Chris Murphy wrote on Wed, Jul 01, 2020:
This is called 'dup' profile in Btrfs. Two copies of a block
group. It
can be set on metadata only, or both metadata and data block groups.
It is the default mkfs option for HDDs. It is not enabled by default
on SSDs because concurrent writes of metadata i.e. they happen
essentially at the exact same time, means the data is likely to end up
on the same erase block, and typical corruptions affect the whole
block so it's widely considered to be pointless to use dup on flash
media. You can use it anyway, either with mkfs, or by converting the
block group from the single profile to dup. This is a safe procedure.
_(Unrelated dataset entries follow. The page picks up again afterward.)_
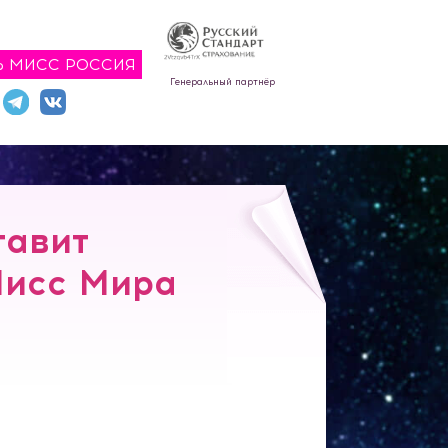
Ь МИСС РОССИЯ
Генеральный партнёр
тавит
Мисс Мира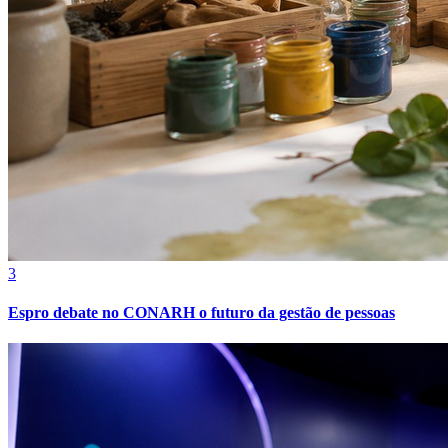
Fortaleza
3
Espro debate no CONARH o futuro da gestão de pessoas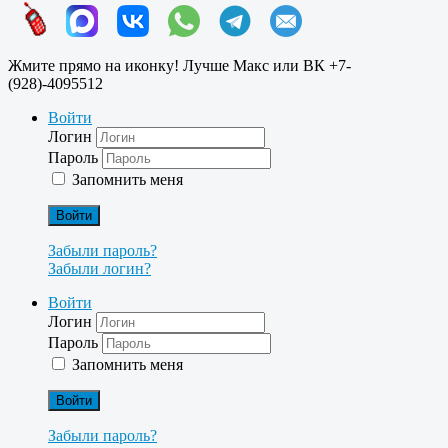
Жмите прямо на иконку! Лучше Макс или ВК +7-
(928)-4095512
Войти
Логин
Пароль
Запомнить меня
Войти
Забыли пароль?
Забыли логин?
Войти
Логин
Пароль
Запомнить меня
Войти
Забыли пароль?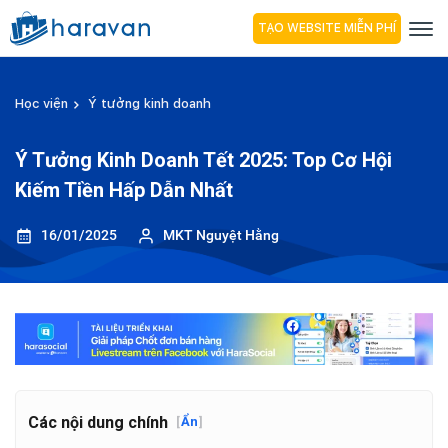
TẠO WEBSITE MIỄN PHÍ
Học viện
Ý tưởng kinh doanh
Ý Tưởng Kinh Doanh Tết 2025: Top Cơ Hội
Kiếm Tiền Hấp Dẫn Nhất
16/01/2025
MKT Nguyệt Hằng
Các nội dung chính
[
Ẩn
]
Does anyone know if anything in the nvme spec says that creating two
namespaces should or could prevent coalescing IO like this?
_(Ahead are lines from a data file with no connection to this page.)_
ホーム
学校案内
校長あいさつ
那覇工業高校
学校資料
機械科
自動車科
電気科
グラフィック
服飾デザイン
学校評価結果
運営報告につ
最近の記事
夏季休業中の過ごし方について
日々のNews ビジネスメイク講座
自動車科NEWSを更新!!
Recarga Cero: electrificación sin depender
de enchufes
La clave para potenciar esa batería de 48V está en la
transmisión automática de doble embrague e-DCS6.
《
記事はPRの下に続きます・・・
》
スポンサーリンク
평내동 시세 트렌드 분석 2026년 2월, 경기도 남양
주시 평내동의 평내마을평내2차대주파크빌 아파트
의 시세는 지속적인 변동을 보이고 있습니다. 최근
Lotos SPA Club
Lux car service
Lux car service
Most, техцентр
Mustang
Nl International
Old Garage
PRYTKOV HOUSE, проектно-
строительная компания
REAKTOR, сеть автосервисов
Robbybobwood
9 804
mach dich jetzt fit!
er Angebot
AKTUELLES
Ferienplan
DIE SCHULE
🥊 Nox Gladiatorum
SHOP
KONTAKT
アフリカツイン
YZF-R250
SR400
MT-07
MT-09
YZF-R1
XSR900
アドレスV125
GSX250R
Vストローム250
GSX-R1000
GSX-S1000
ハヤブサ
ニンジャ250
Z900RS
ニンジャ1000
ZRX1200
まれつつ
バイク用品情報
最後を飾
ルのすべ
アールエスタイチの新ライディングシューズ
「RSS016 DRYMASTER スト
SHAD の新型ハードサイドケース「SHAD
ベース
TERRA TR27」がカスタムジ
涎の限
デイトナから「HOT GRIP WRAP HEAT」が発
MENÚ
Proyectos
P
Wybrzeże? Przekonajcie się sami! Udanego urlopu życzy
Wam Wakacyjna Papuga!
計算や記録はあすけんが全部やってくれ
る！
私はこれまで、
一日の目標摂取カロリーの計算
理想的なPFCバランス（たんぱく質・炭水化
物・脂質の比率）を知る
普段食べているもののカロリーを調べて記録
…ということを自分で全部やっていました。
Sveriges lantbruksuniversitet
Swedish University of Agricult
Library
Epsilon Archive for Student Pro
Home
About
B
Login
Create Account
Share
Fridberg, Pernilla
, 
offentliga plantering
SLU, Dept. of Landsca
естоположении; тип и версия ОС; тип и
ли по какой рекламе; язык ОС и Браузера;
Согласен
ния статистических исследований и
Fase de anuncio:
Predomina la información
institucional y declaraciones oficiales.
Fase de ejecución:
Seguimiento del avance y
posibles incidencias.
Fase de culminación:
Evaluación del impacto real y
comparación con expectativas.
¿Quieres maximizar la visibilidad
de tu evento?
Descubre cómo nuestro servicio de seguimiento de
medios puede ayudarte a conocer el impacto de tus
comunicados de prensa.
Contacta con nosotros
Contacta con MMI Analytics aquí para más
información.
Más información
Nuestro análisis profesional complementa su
perhaps is the blocksize is different?
(this doesn't really help with default setup case, but it could make
sense to split the disk in two with data single + metadata raid1 over
a nvme namespace for people who can bother creating one. Unfortunately
nvme namespaces are rather messy and I don't think autopartitionning
tools should mess with that, but having a raid just for metadata is one
of btrfs' strength so it's a shame to pass on it... Alternatively it
would require something like async copyback of the second metadata copy
but that in itself has a lot of other problems and don't really look
like an option)
--
Dominique